Watching the show again I thought came closer to understanding the show than I ever did then.  David Letterman and Paul Schaffer operate in some shared inbetween land of irony and genuine, earnest love for the thing they’re being ironic about.  It’s like they’re making a parody of a TV show, but a parody that comes from an almost painful longing. Paul is more joyful.

Consider this, from a 1984 Playboy interview with DL:

Playboy: Paul Shaffer’s comical character provides a nice counterpoint to your cynicism. Was that something designed, or did it just happen?

Letterman: Paul was originally hired solely for the music. We wanted old R&B stuff and good, solid rock ‘n’ roll—the kind of music you never hear on TV talk shows. But while we were talking with him, we were reminded of all the wonderful things he had done on Saturday Night Live,playing Don Kirshner and Marvin Hamlisch. And he is a very, very funny guy. So we just naturally began utilizing more and more of his talents.

Playboy: But where did that character come from?

Letterman: From Paul, who really does love showbiz kitsch. It’s his hobby. He records The Jerry Lewis Labor Day Telethon and plays back Jerry introducing Chad Everett 100 times in a row. On vacations, he goes to Las Vegas and listens to lounge comics and lounge piano players and memorizes their clichés. It’s not that he’s making fun of it; he’s fascinated by it.

Playboy: What you say makes us wonder if the character he plays really is a character.

Letterman: When people come up to me on the street, probably the most asked question is “Is Paul Shaffer for real?” What he does is an extension of an aspect of his personality. So it would not be inaccurate to say, “Yeah, that’s him.” But he’s also a very nice man; a sweet, sensitive human being. See? Maybe it is impossible to describe Paul without lapsing into those stupid showbiz clichés. You know him, you love him, you can’t live without him.

Another interesting thing from that interview:

Playboy: Your college years were 1965 through 1969, the anti-Vietnam war protest era. Were you involved in the radical politics of that time?

Letterman: Ball State was pretty much isolated from all of that. I’m not sure why, since Kent State was not far off or too different. And I was not what you would call politicized.
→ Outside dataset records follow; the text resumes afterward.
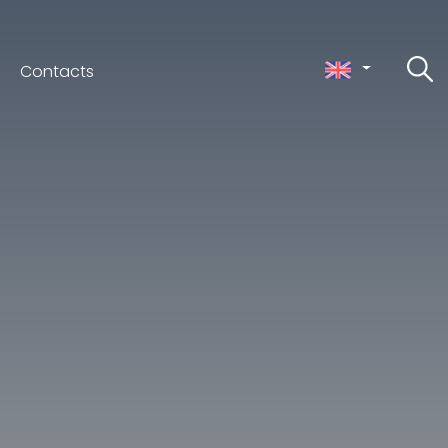
Contacts
ceno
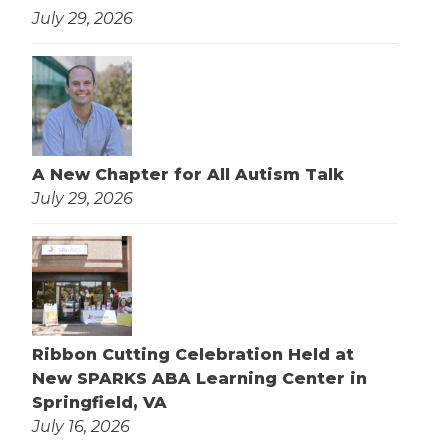
July 29, 2026
A New Chapter for All Autism Talk
July 29, 2026
Ribbon Cutting Celebration Held at
New SPARKS ABA Learning Center in
Springfield, VA
July 16, 2026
While other campuses were staging major demonstrations, our biggest worry was “How are we gonna get beer for the big dance?” I was hardly aware of the Vietnam war until a friend of mine flunked out and was drafted and [snaps fingers] was dead like that. One day, here’s a guy setting fire to the housemother’s panty hose, and the next day, he’s gone. That got my attention.

It’s no wonder DFW thought so much about Letterman.  I’m not gonna try and articulate something that stumped that dude.

A shame this above clip cuts off before a callback about Ben Dougan’s nose for a free lunch.  That was pure joy.